I have been writing this blog, It Does Not Add Up, for eight years. I describe myself as a non-ideological fiscal conservative and social moderate. Democratic countries are often confronted with serious problems. The solution to big problems usually is not obvious and, furthermore, it takes time for the democratic process to work its will.
Consider where we are at the present time:
- We are emerging from a rare, 100 year, pandemic. It broke out of China very suddenly 16 months ago and spread quickly around the world. The U.S. has responded very successfully to this major threat. First of all, our decentralized political system, with the states in charge, quickly and efficiently implemented social distancing and mask mandate policies. The drug companies Pfizer, Moderna, and Johnson-Johnson quickly developed effective vaccines which have now been widely distributed around the country. In fact, we have by now achieved the herd immunity needed to greatly slow down the future spread of the Covid-19 virus.
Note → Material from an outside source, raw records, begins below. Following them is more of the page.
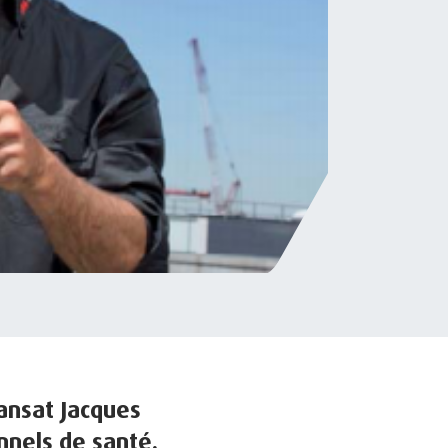
ransat Jacques
nnels de santé.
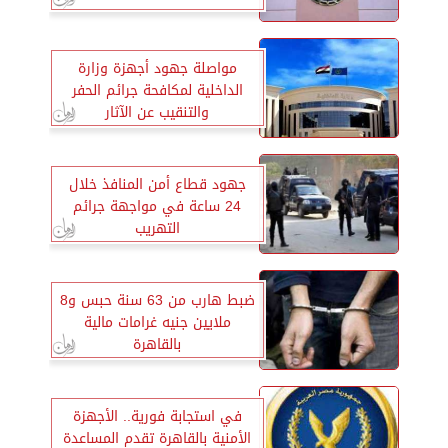
مواصلة جهود أجهزة وزارة
الداخلية لمكافحة جرائم الحفر
والتنقيب عن الآثار
جهود قطاع أمن المنافذ خلال
24 ساعة في مواجهة جرائم
التهريب
ضبط هارب من 63 سنة حبس و8
ملايين جنيه غرامات مالية
بالقاهرة
في استجابة فورية.. الأجهزة
الأمنية بالقاهرة تقدم المساعدة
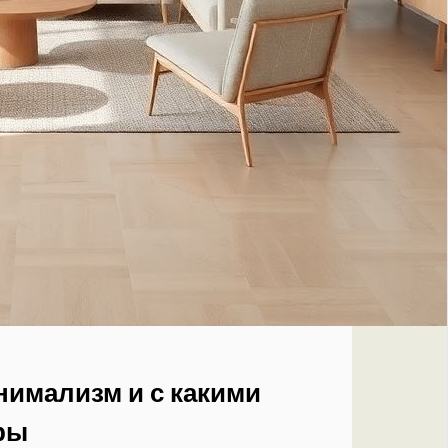
нимализм и с какими
ры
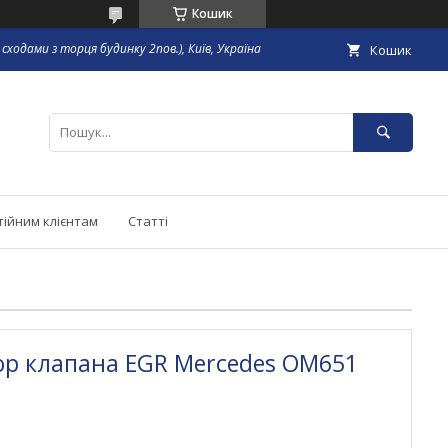
Кошик
сходами з торця будинку 2пов.), Київ, Україна
Кошик
тійним клієнтам
Статті
ор клапана EGR Mercedes OM651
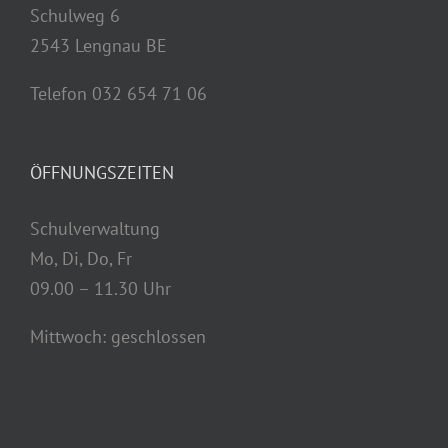
Schulweg 6
2543 Lengnau BE
Telefon 032 654 71 06
ÖFFNUNGSZEITEN
Schulverwaltung
Mo, Di, Do, Fr
09.00 – 11.30 Uhr
Mittwoch: geschlossen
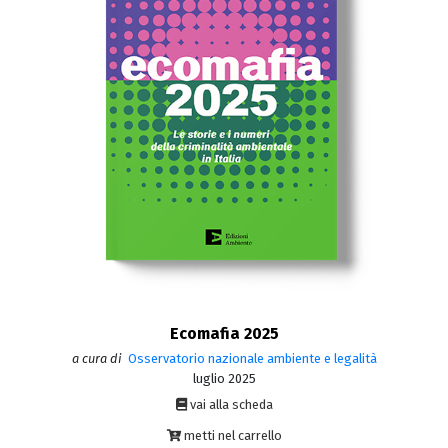
Ecomafia 2025
a cura di
Osservatorio nazionale ambiente e legalità
luglio 2025
vai alla scheda
metti nel carrello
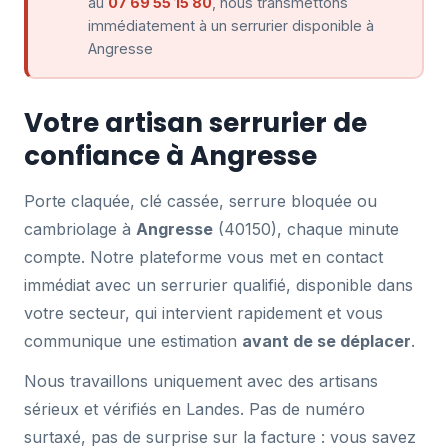
au
07 69 55 15 80
, nous transmettons
immédiatement à un serrurier disponible à
Angresse
Votre artisan serrurier de
confiance à Angresse
Porte claquée, clé cassée, serrure bloquée ou
cambriolage à
Angresse
(40150), chaque minute
compte. Notre plateforme vous met en contact
immédiat avec un serrurier qualifié, disponible dans
votre secteur, qui intervient rapidement et vous
communique une estimation
avant de se déplacer
.
Nous travaillons uniquement avec des artisans
sérieux et vérifiés en Landes. Pas de numéro
surtaxé, pas de surprise sur la facture : vous savez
- Our unique democratic form of government is highly functional. Yes, Congress is polarized between the two political parties but so are the states, and the people. A contentious national election was held last year, in the middle of the pandemic, with only a few relatively minor instances of voting irregularities.
- Our economy is very strong and rapidly recovering from the pandemic.
- The American dream is alive and well. Income inequality is greatly exaggerated when taxes and government transfers are taken into account. Likewise, social and economic mobility between generations is far more robust than generally acknowledged.
- Race relations are getting better all the time, in spite of George Floyd’s death, and minorities are rapidly moving up the economic ladder.
- Global warming is serious but solvable. The key to real progress is getting China on board because its carbon emissions are much greater than any other country’s. Also, technological developments like carbon capture and storage have much potential to help.
- The national debt. Ouch!!! It is awful and getting worse. Furthermore, there is a high risk of a big increase in inflation in the very near future. Major inflation, when it does occur, will force the Federal Reserve to raise interest rates which will, in turn, dramatically increase interest payments on our rapidly accumulating debt. This, in turn, will lead inevitably to a new, and much worse, financial crisis than the last one we had in 2008. We simply must greatly reduce the size of our annual deficits in order to fix the debt problem (much more later!).
Conclusion. As you can see from the above, I consider most of our current major problems to be eminently solvable. Our rapidly exploding debt is the only exception. It may take another, and much worse, fiscal crisis to force our national leaders to act. A surge in inflation will be the straw that breaks the camel’s back, so to speak. Right now such a surge is quite possible, even if not yet likely. But whenever inflation does inevitably reappear in the future, hold on to your hats because the outcome will not be pretty.